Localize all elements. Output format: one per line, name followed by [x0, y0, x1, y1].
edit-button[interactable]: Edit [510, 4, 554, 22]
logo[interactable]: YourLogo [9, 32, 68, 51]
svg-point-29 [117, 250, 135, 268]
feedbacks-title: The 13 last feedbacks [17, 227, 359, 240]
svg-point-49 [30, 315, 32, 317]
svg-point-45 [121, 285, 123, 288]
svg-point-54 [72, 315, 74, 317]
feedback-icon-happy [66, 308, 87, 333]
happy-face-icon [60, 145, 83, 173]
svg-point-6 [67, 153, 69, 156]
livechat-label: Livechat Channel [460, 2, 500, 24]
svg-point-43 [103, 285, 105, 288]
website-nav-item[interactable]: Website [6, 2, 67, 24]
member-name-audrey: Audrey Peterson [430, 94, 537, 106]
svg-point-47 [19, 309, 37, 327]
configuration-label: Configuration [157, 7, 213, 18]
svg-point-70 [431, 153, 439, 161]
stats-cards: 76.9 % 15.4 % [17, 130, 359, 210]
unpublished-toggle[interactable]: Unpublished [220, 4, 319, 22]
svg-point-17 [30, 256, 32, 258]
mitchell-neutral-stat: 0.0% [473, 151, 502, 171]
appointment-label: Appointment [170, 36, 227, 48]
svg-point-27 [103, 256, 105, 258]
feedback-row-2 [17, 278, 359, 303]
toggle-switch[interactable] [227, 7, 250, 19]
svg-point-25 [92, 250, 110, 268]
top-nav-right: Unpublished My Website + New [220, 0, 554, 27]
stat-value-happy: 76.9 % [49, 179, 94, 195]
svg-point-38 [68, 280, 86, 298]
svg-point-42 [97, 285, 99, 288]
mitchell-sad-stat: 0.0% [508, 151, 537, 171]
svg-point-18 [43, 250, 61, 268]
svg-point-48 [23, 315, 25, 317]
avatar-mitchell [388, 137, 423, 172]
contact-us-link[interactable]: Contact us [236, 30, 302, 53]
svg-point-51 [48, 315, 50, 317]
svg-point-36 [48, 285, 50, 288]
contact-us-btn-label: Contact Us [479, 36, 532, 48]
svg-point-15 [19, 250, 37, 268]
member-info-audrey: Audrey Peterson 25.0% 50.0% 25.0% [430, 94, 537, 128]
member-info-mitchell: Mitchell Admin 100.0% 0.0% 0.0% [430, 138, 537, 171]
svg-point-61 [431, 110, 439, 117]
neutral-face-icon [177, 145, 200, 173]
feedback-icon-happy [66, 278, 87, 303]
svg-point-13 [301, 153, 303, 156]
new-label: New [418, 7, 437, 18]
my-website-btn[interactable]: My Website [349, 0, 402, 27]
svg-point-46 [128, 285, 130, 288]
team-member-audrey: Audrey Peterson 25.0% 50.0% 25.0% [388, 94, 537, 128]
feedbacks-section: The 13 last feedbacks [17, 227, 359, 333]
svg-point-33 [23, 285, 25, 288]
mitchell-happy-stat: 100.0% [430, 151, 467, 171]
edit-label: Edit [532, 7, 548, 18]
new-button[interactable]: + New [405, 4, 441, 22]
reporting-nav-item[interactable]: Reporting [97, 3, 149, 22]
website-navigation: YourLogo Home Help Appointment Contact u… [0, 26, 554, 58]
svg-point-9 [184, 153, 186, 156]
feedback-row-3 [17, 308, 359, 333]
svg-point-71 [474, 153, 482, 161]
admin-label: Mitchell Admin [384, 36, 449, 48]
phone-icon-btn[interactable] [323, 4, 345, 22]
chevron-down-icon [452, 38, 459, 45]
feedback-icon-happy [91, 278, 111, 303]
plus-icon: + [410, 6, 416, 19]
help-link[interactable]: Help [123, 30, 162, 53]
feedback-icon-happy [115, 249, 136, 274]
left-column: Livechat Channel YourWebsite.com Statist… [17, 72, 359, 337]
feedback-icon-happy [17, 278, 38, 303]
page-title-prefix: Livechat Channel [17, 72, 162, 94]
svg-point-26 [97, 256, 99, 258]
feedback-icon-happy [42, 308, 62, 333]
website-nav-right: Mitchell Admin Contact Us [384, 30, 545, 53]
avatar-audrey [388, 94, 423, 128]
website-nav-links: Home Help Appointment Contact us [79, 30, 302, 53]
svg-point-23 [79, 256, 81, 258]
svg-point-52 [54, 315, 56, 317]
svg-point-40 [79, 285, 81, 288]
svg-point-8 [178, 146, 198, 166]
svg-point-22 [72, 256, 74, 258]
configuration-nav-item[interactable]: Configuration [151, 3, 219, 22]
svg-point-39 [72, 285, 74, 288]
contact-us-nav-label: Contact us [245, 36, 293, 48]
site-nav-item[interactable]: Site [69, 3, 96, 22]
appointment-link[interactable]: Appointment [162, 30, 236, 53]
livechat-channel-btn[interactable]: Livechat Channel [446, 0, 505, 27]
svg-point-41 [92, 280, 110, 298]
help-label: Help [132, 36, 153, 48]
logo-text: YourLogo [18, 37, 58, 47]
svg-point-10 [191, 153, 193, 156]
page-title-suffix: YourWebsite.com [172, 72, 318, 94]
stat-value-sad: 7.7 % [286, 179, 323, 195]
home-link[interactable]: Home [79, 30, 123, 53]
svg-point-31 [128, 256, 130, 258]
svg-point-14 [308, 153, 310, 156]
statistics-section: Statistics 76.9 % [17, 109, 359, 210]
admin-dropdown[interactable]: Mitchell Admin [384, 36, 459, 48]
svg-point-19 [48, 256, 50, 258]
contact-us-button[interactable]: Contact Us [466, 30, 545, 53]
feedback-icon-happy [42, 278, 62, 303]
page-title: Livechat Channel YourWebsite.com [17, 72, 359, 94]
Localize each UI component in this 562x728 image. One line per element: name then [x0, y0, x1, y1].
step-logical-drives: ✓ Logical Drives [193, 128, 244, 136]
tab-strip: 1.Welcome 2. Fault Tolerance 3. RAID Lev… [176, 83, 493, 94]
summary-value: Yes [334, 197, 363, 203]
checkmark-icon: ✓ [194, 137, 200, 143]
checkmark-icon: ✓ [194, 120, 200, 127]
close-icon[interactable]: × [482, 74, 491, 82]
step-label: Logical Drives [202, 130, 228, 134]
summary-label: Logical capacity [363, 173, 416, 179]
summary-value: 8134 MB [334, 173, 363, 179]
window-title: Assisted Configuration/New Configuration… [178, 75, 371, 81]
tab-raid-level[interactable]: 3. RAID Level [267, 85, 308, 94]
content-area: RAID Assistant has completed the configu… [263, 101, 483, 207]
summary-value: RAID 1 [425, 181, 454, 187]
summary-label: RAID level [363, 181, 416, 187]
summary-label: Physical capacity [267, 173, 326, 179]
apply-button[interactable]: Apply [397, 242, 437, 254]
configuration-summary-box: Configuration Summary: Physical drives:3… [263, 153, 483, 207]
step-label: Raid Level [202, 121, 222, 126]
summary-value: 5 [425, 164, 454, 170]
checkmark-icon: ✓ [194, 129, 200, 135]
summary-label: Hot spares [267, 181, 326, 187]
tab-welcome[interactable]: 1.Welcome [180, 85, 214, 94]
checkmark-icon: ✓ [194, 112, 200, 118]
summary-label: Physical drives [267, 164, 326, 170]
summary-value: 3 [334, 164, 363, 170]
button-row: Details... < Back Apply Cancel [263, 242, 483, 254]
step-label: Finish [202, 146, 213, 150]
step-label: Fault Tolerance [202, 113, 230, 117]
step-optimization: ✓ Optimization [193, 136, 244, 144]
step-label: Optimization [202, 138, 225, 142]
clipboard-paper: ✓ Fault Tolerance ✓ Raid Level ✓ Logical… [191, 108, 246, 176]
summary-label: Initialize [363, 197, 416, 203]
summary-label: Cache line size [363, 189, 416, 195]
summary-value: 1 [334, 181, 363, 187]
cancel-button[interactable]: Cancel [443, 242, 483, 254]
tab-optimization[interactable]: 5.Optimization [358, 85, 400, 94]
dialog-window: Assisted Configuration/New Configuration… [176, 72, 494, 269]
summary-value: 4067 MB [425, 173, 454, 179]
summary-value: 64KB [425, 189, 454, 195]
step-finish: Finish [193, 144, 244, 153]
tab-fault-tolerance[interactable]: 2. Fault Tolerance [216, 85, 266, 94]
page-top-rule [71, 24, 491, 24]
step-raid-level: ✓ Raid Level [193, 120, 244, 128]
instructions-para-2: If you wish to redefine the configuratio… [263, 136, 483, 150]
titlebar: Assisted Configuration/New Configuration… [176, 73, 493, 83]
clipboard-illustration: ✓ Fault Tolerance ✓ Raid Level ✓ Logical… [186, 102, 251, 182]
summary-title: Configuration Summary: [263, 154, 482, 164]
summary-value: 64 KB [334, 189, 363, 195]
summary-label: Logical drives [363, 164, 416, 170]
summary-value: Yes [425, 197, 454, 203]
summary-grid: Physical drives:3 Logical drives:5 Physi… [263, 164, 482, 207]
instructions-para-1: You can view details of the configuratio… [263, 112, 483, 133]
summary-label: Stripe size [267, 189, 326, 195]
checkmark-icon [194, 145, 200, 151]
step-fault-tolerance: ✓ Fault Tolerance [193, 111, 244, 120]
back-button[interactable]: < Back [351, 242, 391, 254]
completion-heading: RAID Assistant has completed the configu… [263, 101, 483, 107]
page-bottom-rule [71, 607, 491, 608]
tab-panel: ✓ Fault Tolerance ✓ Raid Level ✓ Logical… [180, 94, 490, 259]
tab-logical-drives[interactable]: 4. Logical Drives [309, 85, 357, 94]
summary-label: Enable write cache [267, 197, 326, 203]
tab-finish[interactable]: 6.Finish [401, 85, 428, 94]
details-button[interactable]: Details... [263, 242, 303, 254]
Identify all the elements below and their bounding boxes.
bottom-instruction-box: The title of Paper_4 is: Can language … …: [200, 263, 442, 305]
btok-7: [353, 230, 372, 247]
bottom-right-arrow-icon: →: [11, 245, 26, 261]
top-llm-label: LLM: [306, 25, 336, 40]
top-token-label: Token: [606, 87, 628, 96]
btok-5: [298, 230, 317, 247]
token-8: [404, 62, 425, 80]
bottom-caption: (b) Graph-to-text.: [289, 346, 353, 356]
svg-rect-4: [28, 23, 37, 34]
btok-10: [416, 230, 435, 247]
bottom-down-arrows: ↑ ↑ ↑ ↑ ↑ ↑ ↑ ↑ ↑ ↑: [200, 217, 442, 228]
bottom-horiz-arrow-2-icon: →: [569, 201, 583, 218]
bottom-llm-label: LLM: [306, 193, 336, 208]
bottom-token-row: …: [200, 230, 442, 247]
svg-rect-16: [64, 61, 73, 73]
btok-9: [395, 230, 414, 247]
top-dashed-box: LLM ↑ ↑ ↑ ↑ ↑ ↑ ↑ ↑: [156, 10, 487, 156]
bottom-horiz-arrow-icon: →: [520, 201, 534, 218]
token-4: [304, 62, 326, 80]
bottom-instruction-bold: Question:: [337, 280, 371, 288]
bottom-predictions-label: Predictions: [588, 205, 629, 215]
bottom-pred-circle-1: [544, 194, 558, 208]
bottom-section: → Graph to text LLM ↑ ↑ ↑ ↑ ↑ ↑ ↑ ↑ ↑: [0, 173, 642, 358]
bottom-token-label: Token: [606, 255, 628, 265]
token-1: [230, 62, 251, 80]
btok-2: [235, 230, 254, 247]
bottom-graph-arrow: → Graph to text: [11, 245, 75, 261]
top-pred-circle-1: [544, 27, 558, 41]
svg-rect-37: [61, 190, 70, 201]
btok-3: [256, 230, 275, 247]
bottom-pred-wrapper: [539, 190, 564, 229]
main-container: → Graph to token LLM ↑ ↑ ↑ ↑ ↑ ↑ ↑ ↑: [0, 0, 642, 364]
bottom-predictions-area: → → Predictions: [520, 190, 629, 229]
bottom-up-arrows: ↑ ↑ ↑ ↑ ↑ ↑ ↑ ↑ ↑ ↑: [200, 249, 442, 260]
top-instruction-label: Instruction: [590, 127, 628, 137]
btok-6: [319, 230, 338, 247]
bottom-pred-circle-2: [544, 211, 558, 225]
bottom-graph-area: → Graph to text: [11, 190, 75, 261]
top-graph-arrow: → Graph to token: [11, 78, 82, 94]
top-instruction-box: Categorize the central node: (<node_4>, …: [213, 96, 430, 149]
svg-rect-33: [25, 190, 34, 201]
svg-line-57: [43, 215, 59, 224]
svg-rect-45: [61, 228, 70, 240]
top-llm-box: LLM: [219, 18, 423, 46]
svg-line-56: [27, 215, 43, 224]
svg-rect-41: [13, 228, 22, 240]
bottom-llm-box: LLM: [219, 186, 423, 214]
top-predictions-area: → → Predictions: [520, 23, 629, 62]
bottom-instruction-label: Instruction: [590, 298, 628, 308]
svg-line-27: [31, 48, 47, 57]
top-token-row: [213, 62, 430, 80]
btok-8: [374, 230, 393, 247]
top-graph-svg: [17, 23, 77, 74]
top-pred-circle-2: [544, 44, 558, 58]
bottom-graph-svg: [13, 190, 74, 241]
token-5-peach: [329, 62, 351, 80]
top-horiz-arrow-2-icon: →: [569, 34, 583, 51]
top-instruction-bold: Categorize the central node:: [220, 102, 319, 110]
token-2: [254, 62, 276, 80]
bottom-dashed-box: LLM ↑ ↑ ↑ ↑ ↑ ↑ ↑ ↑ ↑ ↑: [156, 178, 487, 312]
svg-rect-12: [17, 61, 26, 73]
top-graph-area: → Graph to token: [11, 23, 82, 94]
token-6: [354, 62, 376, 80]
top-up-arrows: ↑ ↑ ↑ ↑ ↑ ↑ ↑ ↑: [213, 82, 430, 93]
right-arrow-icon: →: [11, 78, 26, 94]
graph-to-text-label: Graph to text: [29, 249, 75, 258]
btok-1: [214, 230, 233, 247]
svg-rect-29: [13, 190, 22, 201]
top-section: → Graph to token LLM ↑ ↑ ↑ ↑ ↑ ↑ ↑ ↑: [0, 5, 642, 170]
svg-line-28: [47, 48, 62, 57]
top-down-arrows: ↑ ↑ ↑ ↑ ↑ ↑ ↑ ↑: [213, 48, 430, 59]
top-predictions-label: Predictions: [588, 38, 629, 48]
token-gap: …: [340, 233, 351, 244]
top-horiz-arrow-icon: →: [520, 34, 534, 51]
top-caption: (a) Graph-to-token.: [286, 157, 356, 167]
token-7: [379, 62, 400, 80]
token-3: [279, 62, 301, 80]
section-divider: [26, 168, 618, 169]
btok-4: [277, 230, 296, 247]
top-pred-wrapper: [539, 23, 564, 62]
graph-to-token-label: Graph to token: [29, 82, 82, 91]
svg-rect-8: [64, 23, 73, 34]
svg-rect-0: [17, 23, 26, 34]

=-=-=-=-=

What the task asks: Search the data above for the word "Assistant", then gather each line in which it appears.

Output for this task:
content-area: RAID Assistant has completed the configu… [263, 101, 483, 207]
completion-heading: RAID Assistant has completed the configu… [263, 101, 483, 107]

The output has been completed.